What you need to do → Look below and pull out each line with the word "systems".

Segment Start: Exercise inputs

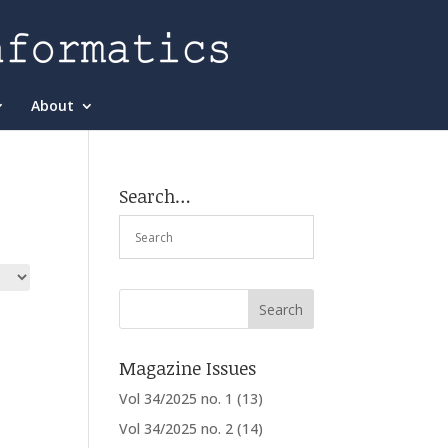
About
Search…
Magazine Issues
Vol 34/2025 no. 1
(13)
Vol 34/2025 no. 2
(14)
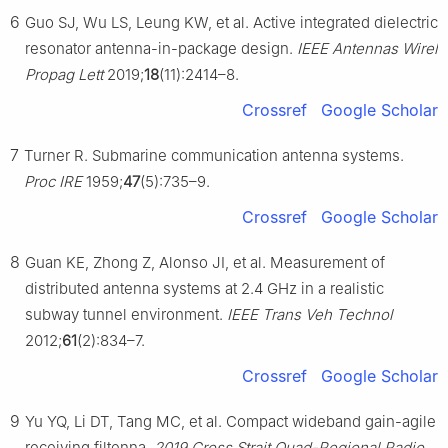
6
Guo SJ, Wu LS, Leung KW, et al. Active integrated dielectric
resonator antenna-in-package design.
IEEE Antennas Wirel
Propag Lett
2019;
18
(11):2414–8.
Crossref
Google Scholar
7
Turner R. Submarine communication antenna systems.
Proc IRE
1959;
47
(5):735–9.
Crossref
Google Scholar
8
Guan KE, Zhong Z, Alonso JI, et al. Measurement of
distributed antenna systems at 2.4 GHz in a realistic
subway tunnel environment.
IEEE Trans Veh Technol
2012;
61
(2):834–7.
Crossref
Google Scholar
9
Yu YQ, Li DT, Tang MC, et al. Compact wideband gain-agile
receiving filtenna.
2019 Cross Strait Quad-Regional Radio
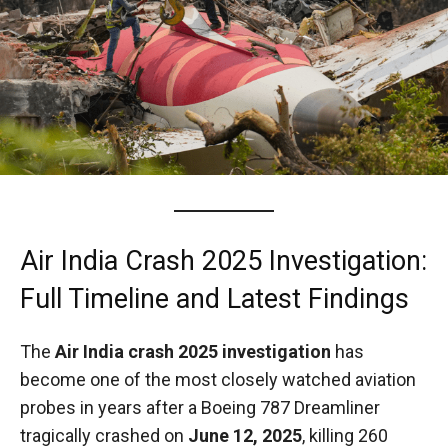
Air India Crash 2025 Investigation:
Full Timeline and Latest Findings
The
Air India crash 2025 investigation
has
become one of the most closely watched aviation
probes in years after a Boeing 787 Dreamliner
tragically crashed on
June 12, 2025
, killing 260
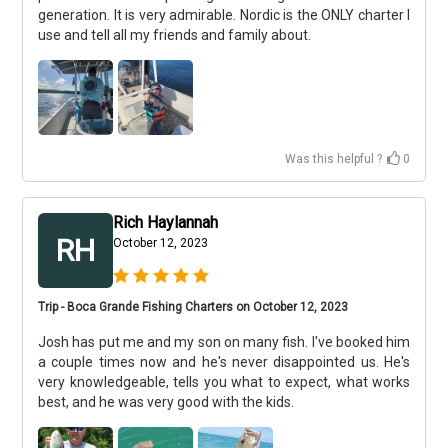
generation. It is very admirable. Nordic is the ONLY charter I
use and tell all my friends and family about.
Was this helpful ?
0
Rich Haylannah
RH
October 12, 2023
Trip - Boca Grande Fishing Charters on October 12, 2023
Josh has put me and my son on many fish. I've booked him
a couple times now and he's never disappointed us. He's
very knowledgeable, tells you what to expect, what works
best, and he was very good with the kids.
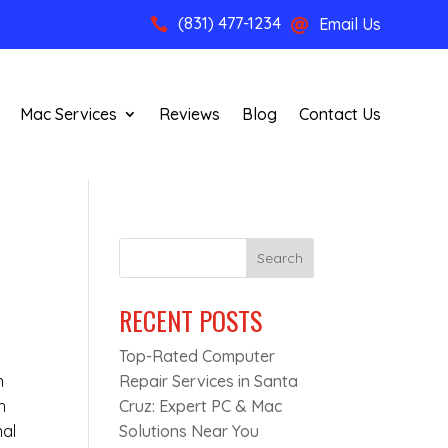
(831) 477-1234
Email Us


Mac Services
Reviews
Blog
Contact Us
Search
RECENT POSTS
Top-Rated Computer
n
Repair Services in Santa
n
Cruz: Expert PC & Mac
nal
Solutions Near You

Segment End: Exercise inputs

Solution below →
Turner R. Submarine communication antenna systems.
distributed antenna systems at 2.4 GHz in a realistic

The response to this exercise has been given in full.